# turning "cedar" blanks?



## chiphunters (Feb 27, 2009)

I am wondering how cedar wood does with creating pens?

Have a friend with a saw mill that would a couple!!!


----------



## Seer (Feb 27, 2009)

I turned a couple of lamp pulls from red cedar and it cuts like butter very light and clean to me.  Since it is a soft wood it will dent easy I think.


----------



## Chasper (Feb 27, 2009)

I use the low horizontal limbs of eastern red cedar only, I believe eastern red is what you have in Missouri.  If it is growing with a canopy of hardwoods there will be low limbs up to 3-4 inches in diameter that have been dead and drying for years as the tree grows taller trying to find more light.  These horizontal limbs may have 50 growth rings in a 3 inch cross section and they may have some very small and tight knots.  They are considerably harder than the wood from the main trunk and they will be a brighter red color.  But even these limbs are only marginally hard enough to use in a pen, stabilizing helps, the color will fade from brilliant red to dull brown.


----------



## spiritwoodturner (Feb 27, 2009)

Too soft by itself for pens. But like Chasper said, try some that is stabilized. I've got a few different kinds that I've stabilized in my pot and I'm anxious to try them. It can be real pretty. I'll do like a pen/pencil set, nothing too expensive, because I'm not optimistic it will hold up that great.

Dale


----------



## sailing_away (Feb 27, 2009)

I’ve made a few comfort grip pens with Cedar.  Wood is very soft and easy dents as previously said.  I sanded very close to final size and stabilized it with thin CA.  The wood was hard and easily finished form that point.  Pretty wood.


----------



## maxwell_smart007 (Feb 27, 2009)

I made a cedar pen not too long ago - some of that red cedar that you have down there (the stuff up here is mottled brown, and not nearly as pretty)...

It turned fine, and once I started to finish it, it is as hard as any other pen (CA turns hard no matter what it's soaking into), albeit lighter than most!  

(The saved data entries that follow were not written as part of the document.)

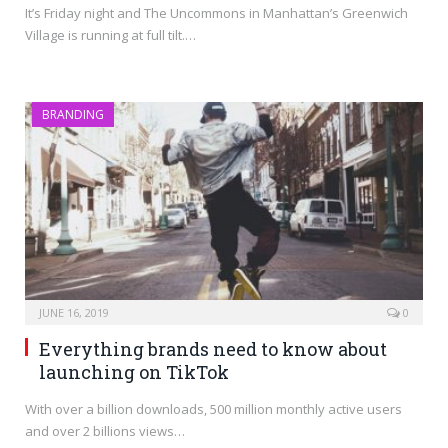
It’s Friday night and The Uncommons in Manhattan’s Greenwich
Village is running at full tilt.…
BRANDING
JUNE 16, 2019
0
Everything brands need to know about
launching on TikTok
With over a billion downloads, 500 million monthly active users
and over 2 billions views…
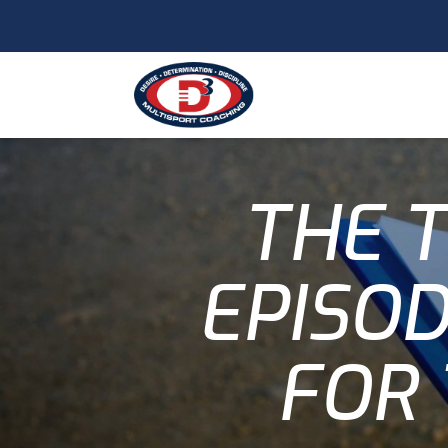
THE T
EPISOD
FOR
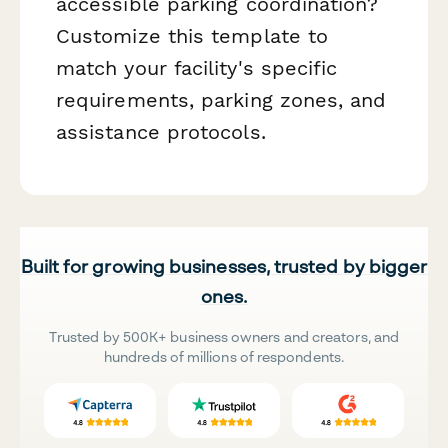
accessible parking coordination?
Customize this template to
match your facility's specific
requirements, parking zones, and
assistance protocols.
Built for growing businesses, trusted by bigger
ones.
Trusted by 500K+ business owners and creators, and
hundreds of millions of respondents.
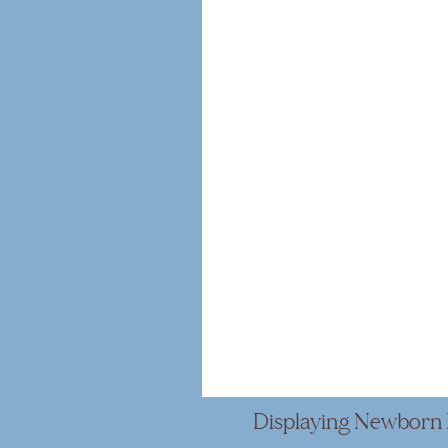
Displaying Newborn 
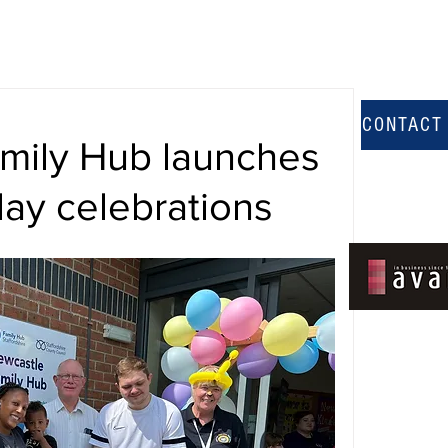
CONTACT
amily Hub launches
day celebrations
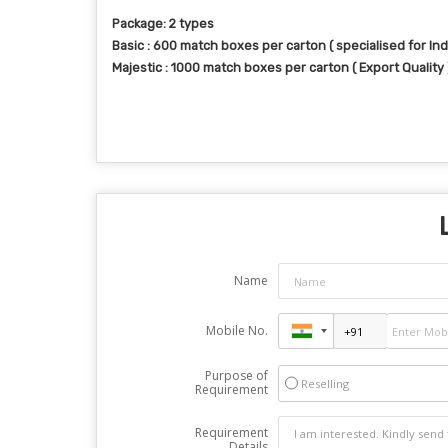
Package: 2 types
Basic : 600 match boxes per carton ( specialised for Ind
Majestic : 1000 match boxes per carton ( Export Quality 
Name
Mobile No.
Purpose of
Reselling
Requirement
Requirement
Details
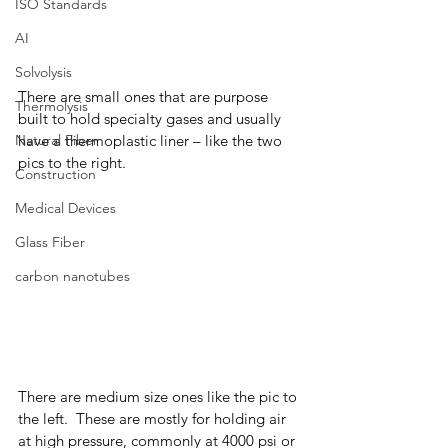
ISO Standards
AI
Solvolysis
There are small ones that are purpose 
Thermolysis
built to hold specialty gases and usually 
Natural Fiber
have a thermoplastic liner – like the two 
pics to the right.  
Construction
Medical Devices
Glass Fiber
carbon nanotubes
There are medium size ones like the pic to 
the left.  These are mostly for holding air 
at high pressure, commonly at 4000 psi or 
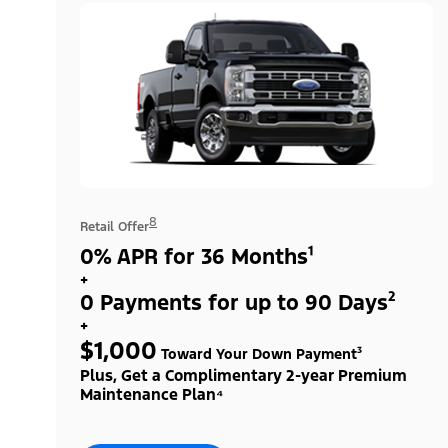
8
Retail Offer
0% APR for 36 Months¹
+
0 Payments for up to 90 Days²
+
$1,000
Toward Your Down Payment³
Plus, Get a Complimentary 2-year Premium
Maintenance Plan⁴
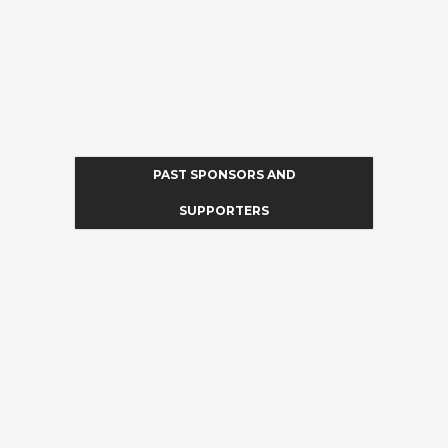
PAST SPONSORS AND
SUPPORTERS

I'd love to get my hands on some more red cedar, actually!  I'll start scouring the web looking for some blanks, now that you've reminded me! 

Andrew


----------



## DurocShark (Feb 27, 2009)

I like cedar:


----------



## wolftat (Feb 27, 2009)

I have made a lot of cedar pens and they were all bought up by a cigar store in town. The wood is a bit soft, but a couple coats of CA will really help that. It is easy to work with and my shop never smelled better.


----------



## jkeithrussell (Feb 27, 2009)

I've made some pens from cedar.  It looks pretty good, and it turns very, very easily.  You will want to go easy or you will shoot right through it.  Sandpaper removes the wood very quickly too. 

The only downside to using cedar for pens is that the wood is light and the pens feel very light when completed.


----------



## bitshird (Feb 27, 2009)

The first pen I made was from cedar, It smells so good when you turn it,


----------



## artistwood (Feb 27, 2009)

i'm lucky !!!????  i guess. had to cut down t beautiful aromatic cedars last summer. each had a trunk about a foot in diameter. probably good for 100,000 or so pens i would think. when i'm well enough, i cut it into smaller sections. it's a dark red for the most part and smells awsome. i can't wait!.......bear


----------



## Gary Max (Feb 27, 2009)

We keep a bunch of Cedar on hand----stop by our website and look at some of the things we make.
I turn everything from pens to bowls out of Cedar.


----------



## hunter-27 (Feb 27, 2009)

chiphunters said:


> I am wondering how cedar wood does with creating pens?
> 
> Have a friend with a saw mill that would a couple!!!



I love people who give it away if that tells you anything.


----------



## chiphunters (Feb 27, 2009)

thanks for the reply's..

I was going to try them anyway, but now I am looking forward to turning them!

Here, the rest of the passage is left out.